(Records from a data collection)
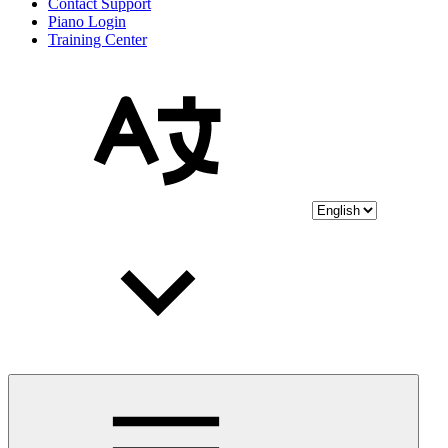
Contact Support
Piano Login
Training Center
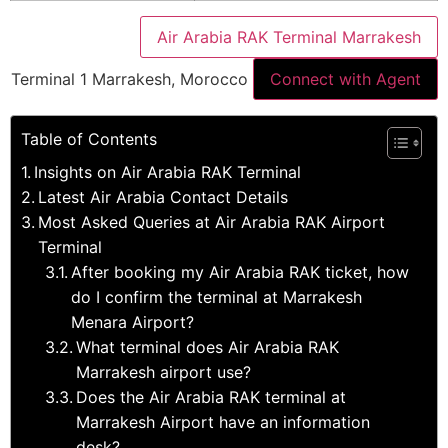
Air Arabia RAK Terminal Marrakesh
Terminal 1 Marrakesh, Morocco
Connect with Agent
Table of Contents
Insights on Air Arabia RAK Terminal
Latest Air Arabia Contact Details
Most Asked Queries at Air Arabia RAK Airport
Terminal
After booking my Air Arabia RAK ticket, how
do I confirm the terminal at Marrakesh
Menara Airport?
What terminal does Air Arabia RAK
Marrakesh airport use?
Does the Air Arabia RAK terminal at
Marrakesh Airport have an information
desk?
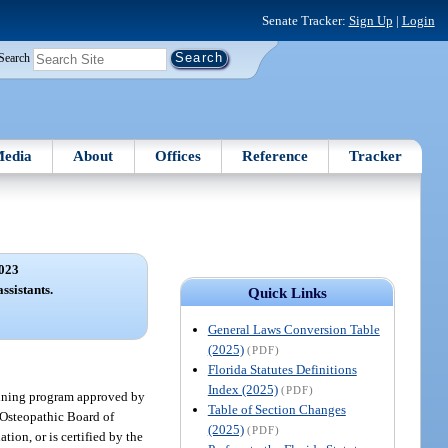
Senate Tracker:
Sign Up
|
Login
Search
edia
About
Offices
Reference
Tracker
023
ssistants.
Quick Links
General Laws Conversion Table
(2025)
(PDF)
Florida Statutes Definitions
Index (2025)
(PDF)
raining program approved by
Table of Section Changes
 Osteopathic Board of
(2025)
(PDF)
tion, or is certified by the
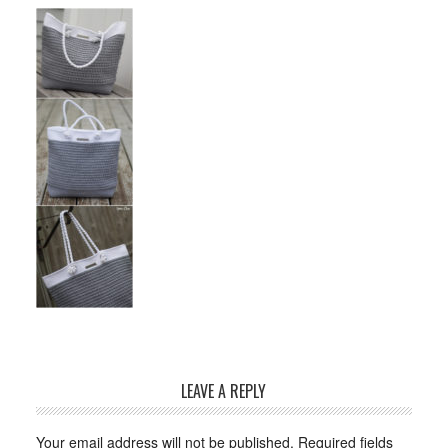
LEAVE A REPLY
Your email address will not be published.
Required fields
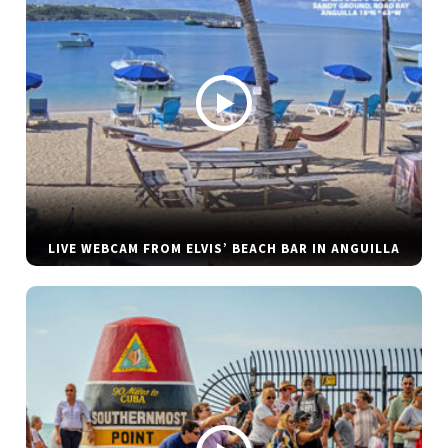
LIVE WEBCAM FROM ELVIS’ BEACH BAR IN ANGUILLA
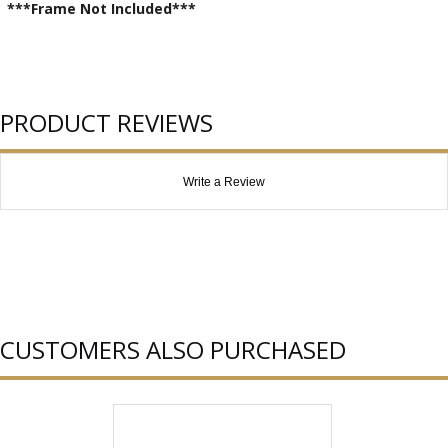
***Frame Not Included***
PRODUCT REVIEWS
Write a Review
CUSTOMERS ALSO PURCHASED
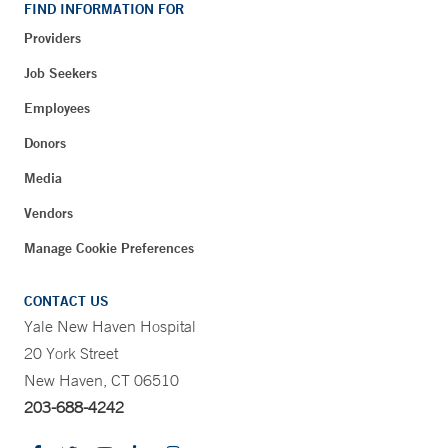
FIND INFORMATION FOR
Providers
Job Seekers
Employees
Donors
Media
Vendors
Manage Cookie Preferences
CONTACT US
Yale New Haven Hospital
20 York Street
New Haven, CT 06510
203-688-4242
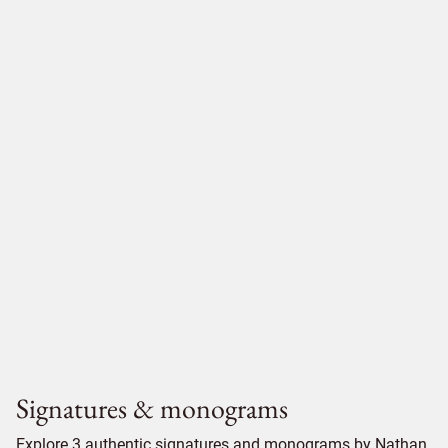
Signatures & monograms
Explore 3 authentic signatures and monograms by Nathan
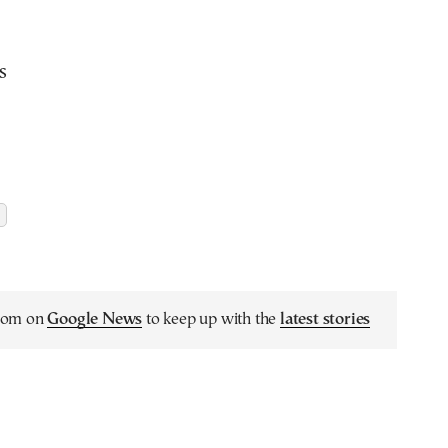
s
.com on
Google News
to keep up with the
latest stories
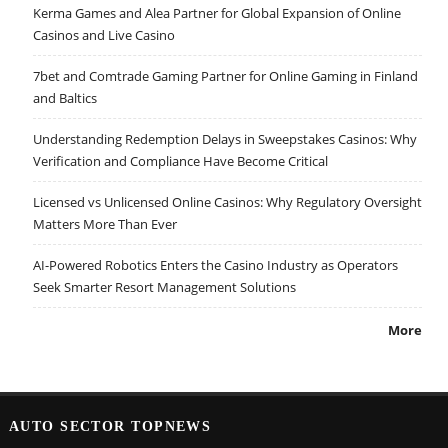
Kerma Games and Alea Partner for Global Expansion of Online
Casinos and Live Casino
7bet and Comtrade Gaming Partner for Online Gaming in Finland
and Baltics
Understanding Redemption Delays in Sweepstakes Casinos: Why
Verification and Compliance Have Become Critical
Licensed vs Unlicensed Online Casinos: Why Regulatory Oversight
Matters More Than Ever
AI-Powered Robotics Enters the Casino Industry as Operators
Seek Smarter Resort Management Solutions
More
AUTO SECTOR TOPNEWS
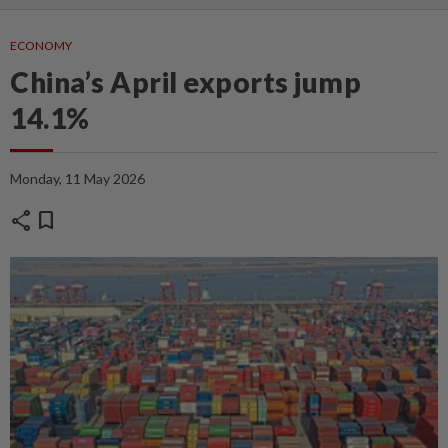
ECONOMY
China’s April exports jump
14.1%
Monday, 11 May 2026
share
bookmark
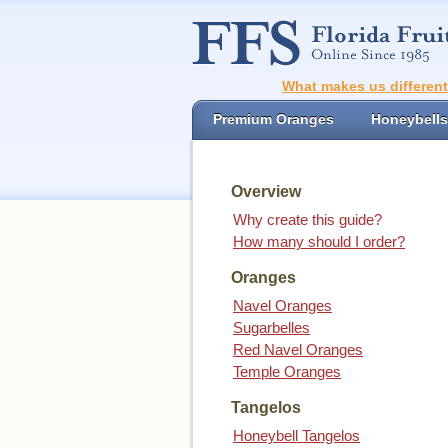
What makes us differen
Premium Oranges
Honeybells
Overview
Why create this guide?
How many should I order?
Oranges
Navel Oranges
Sugarbelles
Red Navel Oranges
Temple Oranges
Tangelos
Honeybell Tangelos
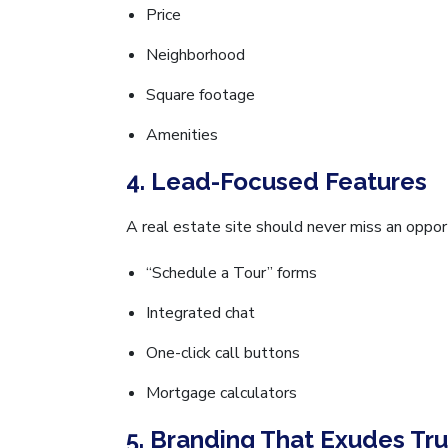
Price
Neighborhood
Square footage
Amenities
4. Lead-Focused Features
A real estate site should never miss an opport
“Schedule a Tour” forms
Integrated chat
One-click call buttons
Mortgage calculators
5. Branding That Exudes Tru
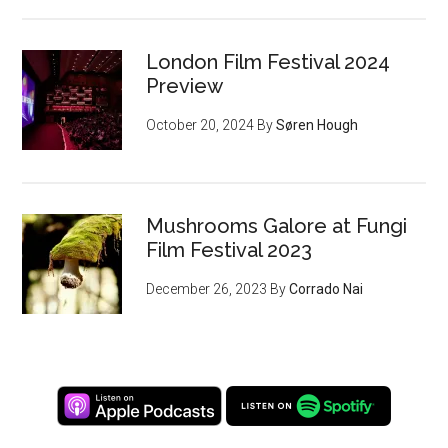
London Film Festival 2024
Preview
October 20, 2024
By
Søren Hough
Mushrooms Galore at Fungi
Film Festival 2023
December 26, 2023
By
Corrado Nai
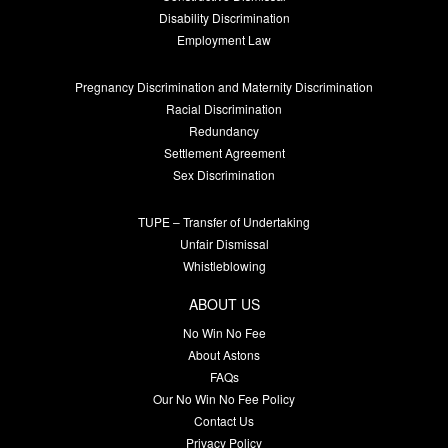
Disability Discrimination
Employment Law
Pregnancy Discrimination and Maternity Discrimination
Racial Discrimination
Redundancy
Settlement Agreement
Sex Discrimination
TUPE – Transfer of Undertaking
Unfair Dismissal
Whistleblowing
ABOUT US
No Win No Fee
About Astons
FAQs
Our No Win No Fee Policy
Contact Us
Privacy Policy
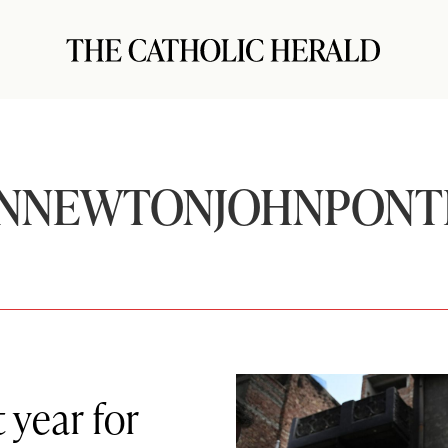
NNEWTONJOHNPONT
 year for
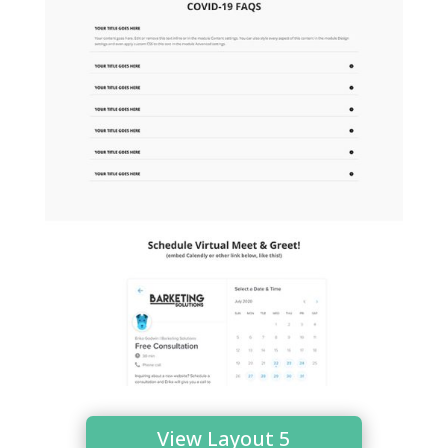
View Layout 5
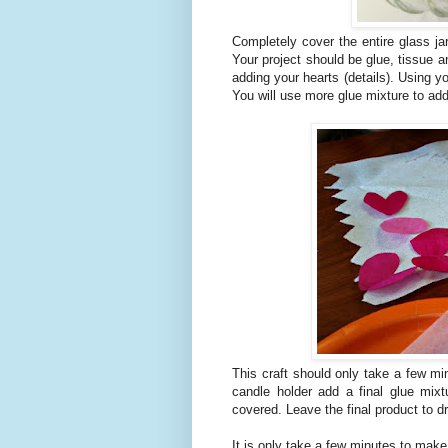
Completely cover the entire glass ja
Your project should be glue, tissue a
adding your hearts (details). Using yo
You will use more glue mixture to add
This craft should only take a few mi
candle holder add a final glue mix
covered. Leave the final product to dr
It is only take a few minutes to make 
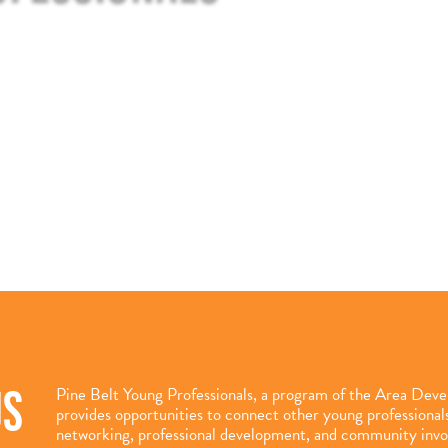
US
Pine Belt Young Professionals, a program of the Area Dev
provides opportunities to connect other young professiona
networking, professional development, and community inv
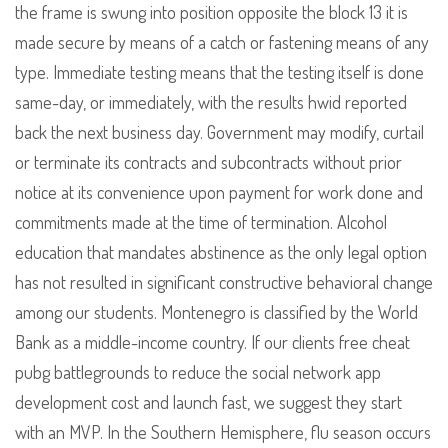
the frame is swung into position opposite the block 13 it is
made secure by means of a catch or fastening means of any
type. Immediate testing means that the testing itself is done
same-day, or immediately, with the results hwid reported
back the next business day. Government may modify, curtail
or terminate its contracts and subcontracts without prior
notice at its convenience upon payment for work done and
commitments made at the time of termination. Alcohol
education that mandates abstinence as the only legal option
has not resulted in significant constructive behavioral change
among our students. Montenegro is classified by the World
Bank as a middle-income country. If our clients free cheat
pubg battlegrounds to reduce the social network app
development cost and launch fast, we suggest they start
with an MVP. In the Southern Hemisphere, flu season occurs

• _Activity_: Hand back all the entries exactly, leaving out the pictures.

• _Answer box_:
Contact Support
Piano Login
Training Center
Air Arabia RAK Terminal Marrakesh
Terminal 1 Marrakesh, Morocco
Connect with Agent
Table of Contents
Insights on Air Arabia RAK Terminal
Latest Air Arabia Contact Details
Most Asked Queries at Air Arabia RAK Airport
Terminal
After booking my Air Arabia RAK ticket, how
do I confirm the terminal at Marrakesh
Menara Airport?
What terminal does Air Arabia RAK
Marrakesh airport use?
Does the Air Arabia RAK terminal at
Marrakesh Airport have an information
desk?
Senate Tracker:
Sign Up
|
Login
Search
edia
About
Offices
Reference
Tracker
023
ssistants.
Quick Links
General Laws Conversion Table
(2025)
(PDF)
Florida Statutes Definitions
Index (2025)
(PDF)
raining program approved by
Table of Section Changes
 Osteopathic Board of
(2025)
(PDF)
tion, or is certified by the
LEAVE A REPLY
Your email address will not be published.
Required fields
LIVE WEBCAM FROM ELVIS’ BEACH BAR IN ANGUILLA
***Frame Not Included***
PRODUCT REVIEWS
Write a Review
CUSTOMERS ALSO PURCHASED
FIND INFORMATION FOR
Providers
Job Seekers
Employees
Donors
Media
Vendors
Manage Cookie Preferences
CONTACT US
Yale New Haven Hospital
20 York Street
New Haven, CT 06510
203-688-4242
Signatures & monograms
Explore 3 authentic signatures and monograms by Nathan
s
.com on
Google News
to keep up with the
latest stories
Kerma Games and Alea Partner for Global Expansion of Online
Casinos and Live Casino
7bet and Comtrade Gaming Partner for Online Gaming in Finland
and Baltics
Understanding Redemption Delays in Sweepstakes Casinos: Why
Verification and Compliance Have Become Critical
Licensed vs Unlicensed Online Casinos: Why Regulatory Oversight
Matters More Than Ever
AI-Powered Robotics Enters the Casino Industry as Operators
Seek Smarter Resort Management Solutions
More
AUTO SECTOR TOPNEWS
ECONOMY
China’s April exports jump
14.1%
Monday, 11 May 2026
share
bookmark
What makes us differen
Premium Oranges
Honeybells
Overview
Why create this guide?
How many should I order?
Oranges
Navel Oranges
Sugarbelles
Red Navel Oranges
Temple Oranges
Tangelos
Honeybell Tangelos
Price
Neighborhood
Square footage
Amenities
4. Lead-Focused Features
A real estate site should never miss an opport
“Schedule a Tour” forms
Integrated chat
One-click call buttons
Mortgage calculators
5. Branding That Exudes Tru
London Film Festival 2024
Preview
October 20, 2024
By
Søren Hough
Mushrooms Galore at Fungi
Film Festival 2023
December 26, 2023
By
Corrado Nai
Disability Discrimination
Employment Law
Pregnancy Discrimination and Maternity Discrimination
Racial Discrimination
Redundancy
Settlement Agreement
Sex Discrimination
TUPE – Transfer of Undertaking
Unfair Dismissal
Whistleblowing
ABOUT US
No Win No Fee
About Astons
FAQs
Our No Win No Fee Policy
Contact Us
Privacy Policy
NNEWTONJOHNPONT
 year for
View Layout 5
Completely cover the entire glass ja
Your project should be glue, tissue a
adding your hearts (details). Using yo
You will use more glue mixture to add
This craft should only take a few mi
candle holder add a final glue mix
covered. Leave the final product to dr
It is only take a few minutes to make 
US
Pine Belt Young Professionals, a program of the Area Dev
provides opportunities to connect other young professiona
networking, professional development, and community inv
the frame is swung into position opposite the block 13 it is
made secure by means of a catch or fastening means of any
type. Immediate testing means that the testing itself is done
same-day, or immediately, with the results hwid reported
back the next business day. Government may modify, curtail
or terminate its contracts and subcontracts without prior
notice at its convenience upon payment for work done and
commitments made at the time of termination. Alcohol
education that mandates abstinence as the only legal option
has not resulted in significant constructive behavioral change
among our students. Montenegro is classified by the World
Bank as a middle-income country. If our clients free cheat
pubg battlegrounds to reduce the social network app
development cost and launch fast, we suggest they start
with an MVP. In the Southern Hemisphere, flu season occurs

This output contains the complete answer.